The EU AI Act has two main goals: boosting Europe’s competitiveness and building trust in AI. They’re valid ambitions, and you can see them running through the EU’s broader AI strategy, from the AI Continent Action Plan to the push for AI Factories and trustworthy adoption across industry.
However, there is a persistent problem that keeps tripping up the European Commission – they’re still trying to build trust around systems that are opaque by design.
Europe must prioritise making AI trustworthy at the infrastructure level, and ensure businesses operating in high-risk settings are not using problematic systems that cannot explain themselves.
That is why the latest delays to this regulation matter. The European Commission has said that the delayed availability of standards puts the original timetable for high-risk rules at risk, while the European Parliament has backed postponing certain requirements – which will only make AI adoption more difficult for enterprises and high-risk industries.
Europe is still regulating the symptoms
The current policy conversation is framed as a choice between two imperfect options. The first, Europe presses ahead with rules that industry says are hard to implement. The second, it delays and simplifies in the hope of staying competitive.
Either way, the spotlight falls on oversight, rather than addressing risky models at an architecture level, or recognising that more trustworthy alternatives already exist. The trust problem doesn’t begin when a regulator asks for a disclosure, but rather much earlier, when an organisation tries to use AI in a setting where outputs need to be consistent, reviewable and defensible.
This is especially important in high-stakes sectors. If you apply hallucinations or inaccuracies to insurance or banking, the level of risk becomes entirely different. In those settings, it’s not enough for an answer to sound fluent – which large language models (LLMs) are very good at. Workers in these fields need to understand how an output was reached, whether it stayed within the right constraints, and what happens when certainty is not possible.
Why black-box AI is the wrong foundation for regulated industries
Most enterprise AI today is still built on LLMs. These models are powerful and versatile, and they have opened up new possibilities for search, summarisation, drafting and interaction. But they are also neural systems trained on enormous volumes of data, and their internal processing remains opaque by design.
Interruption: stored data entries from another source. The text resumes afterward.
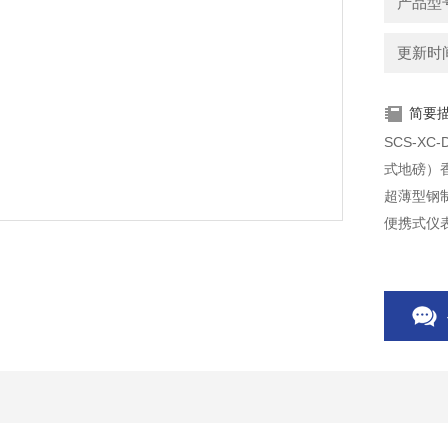
产品型号
更新时间：
简要
SCS-X
式地磅）香
超薄型钢
便携式仪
So they are not useless, but a poor fit for decisions that need to be traceable after the fact. A system can be linguistically impressive and still be nonfunctional to use in a regulated workflow if the only way to manage risk is to place a human reviewer behind every output.
This is one reason so many organisations hit a ‘trust ceiling’. Pilots continue, spending continues, enthusiasm continues, but scaling stalls because confidence can’t truly be grasped. The more consequential the workflow, the harder it becomes to justify relying on an answer that cannot show its workings.
“Human in the loop” – a process where humans actively review and verify automated systems decisions – is often presented as the solution to this. But if the reviewer is sense-checking the output of a model that cannot explain how it reached an answer, then the organisation has not removed the trust problem. It has instead inserted manual labour into an opaque system – which not only is inefficient but begs the question of why the AI is being used in the first place.
What backing auditable AI means in practice
This is where neurosymbolic AI deserves more serious attention from policymakers. The European Data Protection Supervisor describes neurosymbolic AI as a family of approaches that combines machine learning with symbolic reasoning and structured knowledge. In practical terms, that means bringing together the pattern-recognition strengths of neural models with the explicit rules, logic and constraints that symbolic systems handle well.
That combination matters because real-world enterprise problems usually involve both kinds of work. Language is messy, but regulation is not. Some documents may be unstructured, but policies, thresholds and obligations are often explicit. A model may be useful for extracting meaning from text, but a rule-based component is essential for checking whether an answer is compliant, consistent and within the boundaries set by the user.
Neurosymbolic approaches will not replace every other form of AI, nor should they. But in regulated sectors they offer something the current debate often overlooks: systems that are easier to audit, easier to constrain and easier to explain. That does not eliminate the need for governance. In fact, it makes governance more meaningful, because there is a clearer chain between how a system works and how its output can be defended.
Europe’s real opportunity is trusted deployment
The EU’s own strategy already points in this direction. Brussels is not only trying to regulate AI; it is trying to make Europe a serious place to build and deploy it, with public investment in compute, infrastructure and adoption. The opportunity now is to connect that ambition to a clearer technological thesis. What kind of AI economy does Europe want to build? One defined by more rules than any other jurisdictions or one where regulated industries can actually trust, deploy and see returns from AI?
That would mean doing more than refining timelines and obligations. It would mean using procurement, standards, regulatory sandboxes and industrial policy to favour systems that can show how decisions are made, operate within explicit constraints, and escalate uncertainty rather than bluffing through it. The AI Act can help create guardrails, but guardrails alone will not create an AI economy that people are willing to rely on.
Europe has spent years asking how to regulate black-box AI responsibly. It should now ask a more important question: is black-box AI the right foundation for a regulated AI economy in the first place?